There is also talk that within the next two years, the United States could start negotiating a free trade agreement with India.
Curbing China and forced labor
The Uyghur Forced Labor Prevention Act taking effect June 21 means that any items with Chinese cotton in it will be under heightened inspection at the U.S. borders to ensure it was not made with forced labor in Xinjiang. “We are here to warn you this is coming down the pike,” Helfenbein said.
U.S. Customs and Border Protection have been adding staff to increase inspections and scrutinize documents to make sure cotton harvested in Xinjiang doesn’t make its way into the United States. “That bill will have a profound effect on sourcing apparel and textiles for the next two years,” Sorini said.
Looking at Central America
The United States has had a free trade agreement with Central America since 2005. Known as the Dominican Republic-Central American Free Trade Agreement, it has fostered more production of synthetic fabrics, T-shirts, underwear and other items in countries including Guatemala, El Salvador, Nicaragua, Honduras and the Dominican Republic.

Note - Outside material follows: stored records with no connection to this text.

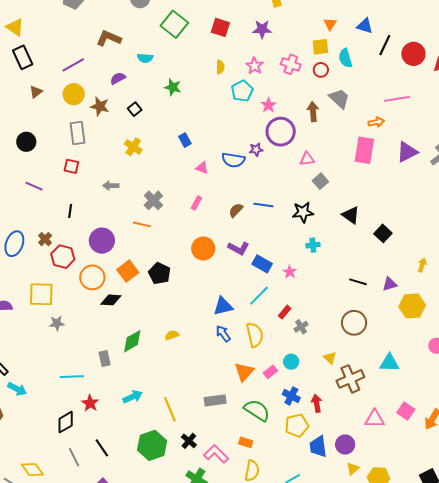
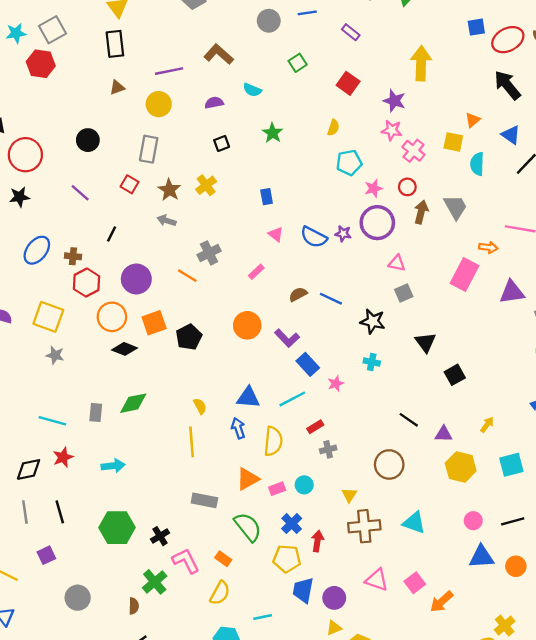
green square: (174, 24) -> (298, 63), size x0.6
pink star: (254, 66) -> (392, 130), moved, turned 30
red circle: (321, 70) -> (407, 187), moved
brown star: (100, 106) -> (169, 190), moved
brown cross: (45, 239) -> (73, 256), turned 32
yellow semicircle: (172, 335) -> (200, 406), moved, turned 64
yellow line: (170, 409) -> (192, 442), moved

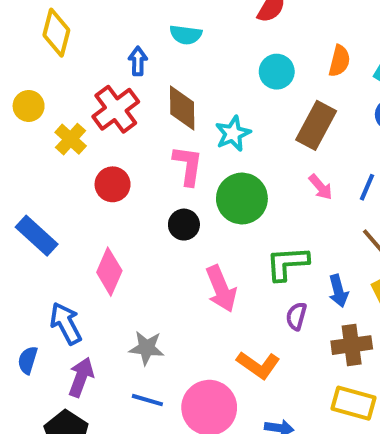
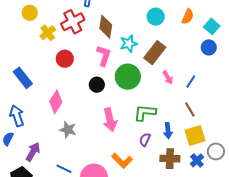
brown rectangle: (316, 125) -> (155, 53), moved
blue arrow: (66, 323) -> (17, 116), moved
gray star: (147, 348) -> (68, 130), moved

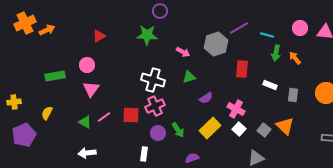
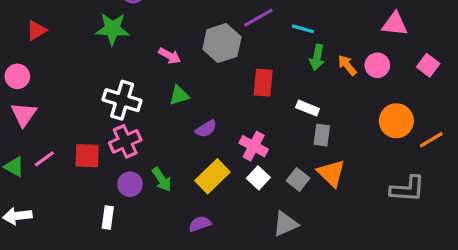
pink circle: (300, 28) -> (377, 65), moved
gray rectangle: (293, 95) -> (322, 135), moved
purple semicircle: (192, 158) -> (200, 224), moved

But the U.S. government is not too happy with the re-election last year of Daniel Ortega, now in his fourth term as the left-of-center president of Nicaragua. “This free trade agreement has been reasonably successful, and it has helped the countries and region hold its own,” Sorini said. “But there is a concern about the politics in several countries, particularly in Nicaragua.”
Recently, U.S. Sen. Bob Menendez, (D-N.J.), introduced legislation to ask the Senate to review Nicaragua’s eligibility to be a member of DR-CAFTA.
For U.S. labels making goods in Nicaragua, this could pile on more costs for doing business in that country.